Rapid developments in science and technology have led to the availability and affordability of sophisticated biotechnology tools and a marked reduction in the costs of sequencing and synthesis, he noted.
“Recent outbreaks, including the COVID-19 pandemic, which affected each and every one of us, have imposed a steep learning curve for policy makers and practitioners alike. These developments have raised new questions to be considered in the context of the implementation of the BWC,” the minister said.
“It is clear that whether a biological threat is natural, accidental, or deliberate, it moves fast; it defies borders, and it can, and has overwhelmed systems. Public health and security may look like separate worlds. In reality, they actually reinforce each other. Systems that detect and contain natural outbreaks also help counter deliberate ones. Strong health systems are strong security systems,” he added.
“No country can manage such threats alone, and that there is no single solution, but international cooperation comes to being the closest to one. This is precisely why the Global South must be central to today’s discussion,” Jaishankar said.

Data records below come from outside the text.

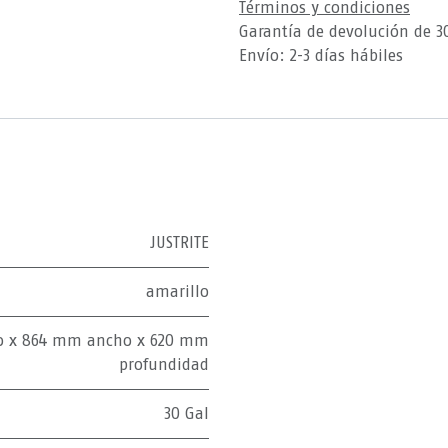
Términos y condiciones
Garantía de devolución de 3
Envío: 2-3 días hábiles
JUSTRITE
amarillo
o x 864 mm ancho x 620 mm
profundidad
30 Gal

Pointing to the fact that many countries in our regions still face deep gaps, fragile healthcare, weak surveillance, limited laboratories, slow emergency response, and unequal access to vaccines and medicines, he said: “These are not just developmental issues. They are also global risks. If biosecurity is uneven, so is global safety. The Global South is the most vulnerable and has the most to gain from stronger biosecurity. It also has the most to contribute. Its voice must therefore shape the next 50 years of the BWC.”
Over the last two decades India has built strong capacities across public health, pharmaceuticals, vaccines, and biosciences and is known as the “pharmacy of the world”, he noted.
“I urge you today to consider a few facts – One, India makes 60% of the world’s vaccines.Two, India supplies over 20% of global generic medicines, with 60% of Africa’s generics coming from India. Three, India is home to nearly 11,000 biotech startups, up from just 50 in 2014, now it is the third-largest biotech startup ecosystem worldwide. Four, our healthcare investment has grown sharply, with major progress in digital health. Five, our research network: ICMR, the DBT labs, the advanced BSL-3 and BSL-4 facilities they can detect and respond to a wide range of biological threats,” Jaishankar said.